*ACTIVITY*
Transcribe the entries below exactly; leave every image out.

*** PROVIDED ENTRIES ***

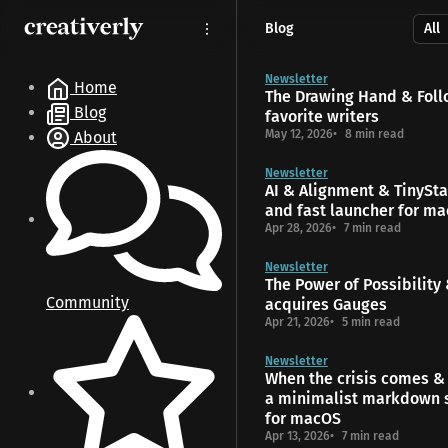
S
S
S
Blog
k
k
k
i
i
i
p
p
p
Newsletter
Home
The Drawing Hand & Foll
t
t
t
Blog
favorite writers
o
o
o
May 12, 2026
8 min read
About
N
P
C
a
o
o
Newsletter
v
s
n
AI & Alignment & TinyStar
i
t
t
and fast launcher for m
g
s
e
Apr 28, 2026
7 min read
a
n
t
t
Newsletter
The Power of Possibility
i
Community
acquires Gauges
o
Apr 21, 2026
5 min read
n
Newsletter
When the crisis comes & 
a minimalist markdown 
for macOS
Apr 13, 2026
7 min read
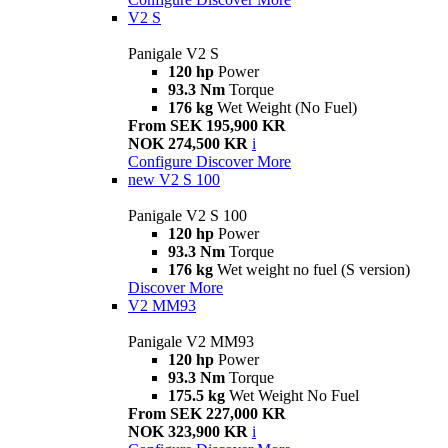
V2 S
Panigale V2 S
120 hp
Power
93.3 Nm
Torque
176 kg
Wet Weight (No Fuel)
From SEK 195,900 KR
NOK 274,500 KR
i
Configure
Discover More
new
V2 S 100
Panigale V2 S 100
120 hp
Power
93.3 Nm
Torque
176 kg
Wet weight no fuel (S version)
Discover More
V2 MM93
Panigale V2 MM93
120 hp
Power
93.3 Nm
Torque
175.5 kg
Wet Weight No Fuel
From SEK 227,000 KR
NOK 323,900 KR
i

*** End of PROVIDED ENTRIES ***

*TASK ANSWER*
S
S
S
Blog
k
k
k
i
i
i
p
p
p
Newsletter
Home
The Drawing Hand & Foll
t
t
t
Blog
favorite writers
o
o
o
May 12, 2026
8 min read
About
N
P
C
a
o
o
Newsletter
v
s
n
AI & Alignment & TinyStar
i
t
t
and fast launcher for m
g
s
e
Apr 28, 2026
7 min read
a
n
t
t
Newsletter
The Power of Possibility
i
Community
acquires Gauges
o
Apr 21, 2026
5 min read
n
Newsletter
When the crisis comes & 
a minimalist markdown 
for macOS
Apr 13, 2026
7 min read
V2 S
Panigale V2 S
120 hp
Power
93.3 Nm
Torque
176 kg
Wet Weight (No Fuel)
From SEK 195,900 KR
NOK 274,500 KR
i
Configure
Discover More
new
V2 S 100
Panigale V2 S 100
120 hp
Power
93.3 Nm
Torque
176 kg
Wet weight no fuel (S version)
Discover More
V2 MM93
Panigale V2 MM93
120 hp
Power
93.3 Nm
Torque
175.5 kg
Wet Weight No Fuel
From SEK 227,000 KR
NOK 323,900 KR
i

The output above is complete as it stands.